▸ **Input records**
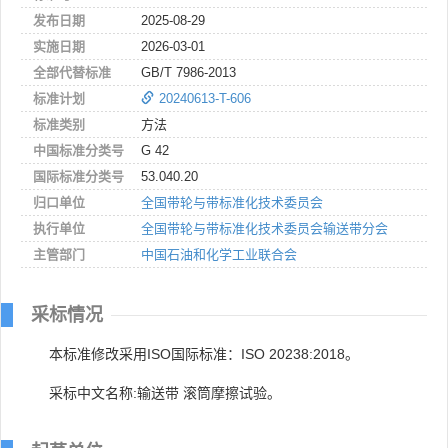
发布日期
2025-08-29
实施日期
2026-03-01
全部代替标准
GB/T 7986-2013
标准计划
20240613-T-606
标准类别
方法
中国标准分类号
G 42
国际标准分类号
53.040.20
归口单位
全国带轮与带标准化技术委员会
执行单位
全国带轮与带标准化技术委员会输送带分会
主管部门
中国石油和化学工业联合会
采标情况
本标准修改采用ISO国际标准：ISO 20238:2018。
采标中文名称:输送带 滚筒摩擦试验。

...

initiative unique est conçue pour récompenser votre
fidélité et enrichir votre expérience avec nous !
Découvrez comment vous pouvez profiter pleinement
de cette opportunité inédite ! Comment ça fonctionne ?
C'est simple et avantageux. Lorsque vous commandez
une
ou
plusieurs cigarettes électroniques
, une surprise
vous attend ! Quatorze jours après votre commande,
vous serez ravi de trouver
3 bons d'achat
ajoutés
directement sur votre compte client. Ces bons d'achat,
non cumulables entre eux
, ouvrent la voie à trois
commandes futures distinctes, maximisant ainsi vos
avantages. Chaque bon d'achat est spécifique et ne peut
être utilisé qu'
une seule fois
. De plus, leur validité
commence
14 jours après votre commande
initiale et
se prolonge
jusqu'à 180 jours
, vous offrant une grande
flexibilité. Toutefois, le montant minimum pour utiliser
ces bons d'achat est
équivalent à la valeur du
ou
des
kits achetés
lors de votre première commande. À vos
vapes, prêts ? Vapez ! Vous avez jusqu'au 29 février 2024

▸ **Instructions to follow**
From the data above, gather every line that includes the word "jusqu".

▸ **Answer for the task**
jusqu'à 180 jours
vapes, prêts ? Vapez ! Vous avez jusqu'au 29 février 2024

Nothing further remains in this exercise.